Records from a data source
..........

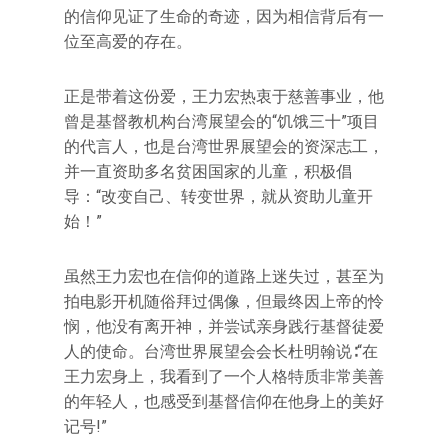
的信仰见证了生命的奇迹，因为相信背后有一
位至高爱的存在。
正是带着这份爱，王力宏热衷于慈善事业，他
曾是基督教机构台湾展望会的“饥饿三十”项目
的代言人，也是台湾世界展望会的资深志工，
并一直资助多名贫困国家的儿童，积极倡
导：“改变自己、转变世界，就从资助儿童开
始！”
虽然王力宏也在信仰的道路上迷失过，甚至为
拍电影开机随俗拜过偶像，但最终因上帝的怜
悯，他没有离开神，并尝试亲身践行基督徒爱
人的使命。台湾世界展望会会长杜明翰说∶“在
王力宏身上，我看到了一个人格特质非常美善
的年轻人，也感受到基督信仰在他身上的美好
记号!”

..........

WHAT IS EXPECTED: Please give the records again word for word, omitting all images.

OUTPUT OF THE EXERCISE:
的信仰见证了生命的奇迹，因为相信背后有一
位至高爱的存在。
正是带着这份爱，王力宏热衷于慈善事业，他
曾是基督教机构台湾展望会的“饥饿三十”项目
的代言人，也是台湾世界展望会的资深志工，
并一直资助多名贫困国家的儿童，积极倡
导：“改变自己、转变世界，就从资助儿童开
始！”
虽然王力宏也在信仰的道路上迷失过，甚至为
拍电影开机随俗拜过偶像，但最终因上帝的怜
悯，他没有离开神，并尝试亲身践行基督徒爱
人的使命。台湾世界展望会会长杜明翰说∶“在
王力宏身上，我看到了一个人格特质非常美善
的年轻人，也感受到基督信仰在他身上的美好
记号!”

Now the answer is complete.